In the UK, the focus will be on the emergency Budget, where George Osborne, the chancellor of the exchequer, is expected to unveil a raft of cuts aimed at bringing down the national deficit. Markets are concerned, however, that the austerity programme will constrain the economy's growth. This week, the crucial releases are expected to be downbeat on the US economy. Economists expect new home sales to fall to 430,000 in May from 504,000 the previous month, while durable goods orders are forecast to drop 1.1 per cent following 2.8 per cent growth in April.

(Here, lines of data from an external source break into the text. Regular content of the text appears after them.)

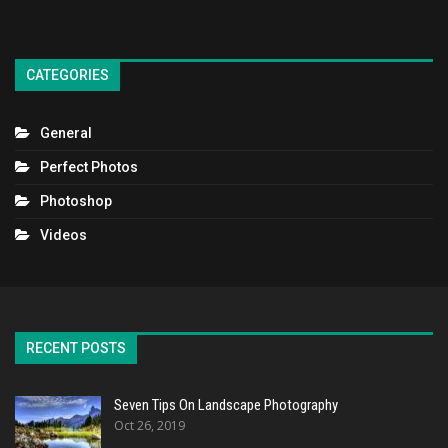
CATEGORIES
General
Perfect Photos
Photoshop
Videos
RECENT POSTS
Seven Tips On Landscape Photography
Oct 26, 2019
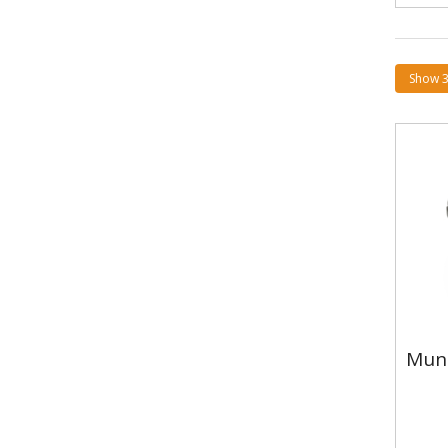
Mun
Mun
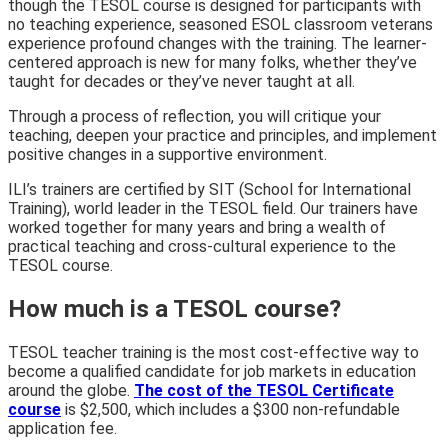
though the TESOL course is designed for participants with
no teaching experience, seasoned ESOL classroom veterans
experience profound changes with the training. The learner-
centered approach is new for many folks, whether they’ve
taught for decades or they’ve never taught at all.
Through a process of reflection, you will critique your
teaching, deepen your practice and principles, and implement
positive changes in a supportive environment.
ILI’s trainers are certified by SIT (School for International
Training), world leader in the TESOL field. Our trainers have
worked together for many years and bring a wealth of
practical teaching and cross-cultural experience to the
TESOL course.
How much is a TESOL course?
TESOL teacher training is the most cost-effective way to
become a qualified candidate for job markets in education
around the globe.
The cost of the TESOL Certificate
course
is $2,500, which includes a $300 non-refundable
application fee.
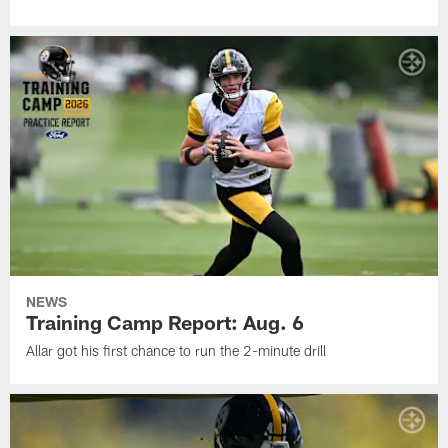
NEWS
Training Camp Report: Aug. 6
Allar got his first chance to run the 2-minute drill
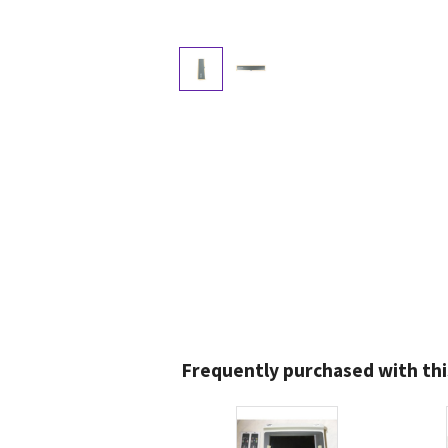
Frequently purchased with thi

In Europe, the closely watched Ifo survey of the business climate is expected to remain broadly unchanged, in spite of the eurozone's debt woes. Economists at ING said: "Normally, German manufacturers can look through the volatility of financial markets and focus on the upside of the current debt crisis, i.e. the weaker euro and low borrowing costs."
Usually at the end of a "recession," the Fed (central-banking engine for the world) prints money and that salvages bank balance sheets. Some of the money is retained but some goes into the stock market, especially the US stock market. The helpful mainstream media begins to point to the rising stock market as "leading the recovery." The higher prices kick-start the biggest blue chip companies which start to hire more and do better. As the stimulative fiat-money begins to flow to the bottom line, international corporations sell more products and the mainstream media grows positively euphoric. A recovery is declared.
Of course as we have pointed out before, this is mainly smoke and mirrors. Every recession since the end of World War II has damaged the West in indefinable ways. But America, with the most to lose, has lost the most. Its industries are hollowed out. Quality of life has plummeted. The city of Detroit is razing houses and returning large sections of its downtown to woodlands. California, Chicago and New York are likely facing unbearable budget imbalances that the federal government will have to bail out – begging the question as to who will bail out the Feds.
And now, of course, there is the BP/Gulf crisis. We have no doubt that the oil spill was initially greeted with enthusiasm from the Obama administration, which hoped to capitalize on the disaster by using it to leverage increased Green regulations and legislation. But as the spill continues, the US is looking at a catastrophe that is poisoning its entire Southern coastline. So far, the economic costs have not been factored into any potential US "recovery" but we imagine, when they are, the picture that emerges shall not be pleasant.
And so to war? The UN has passed more resolutions. The convoys steam toward Iran. Elite promotions fizzle, and disruptions to civil society must be maximized. Out of chaos, of course, comes order. Or that is the plan. But we wonder how well it will work this time as it all plays out under the scrutiny of the Internet and tens of thousands of blogs. The crises are worse and worse and the masses of the West are awakening in our opinion. We are not sure the elite will get the increased power centralization they seek – and more global governance – not any time soon. These are unprecedented times.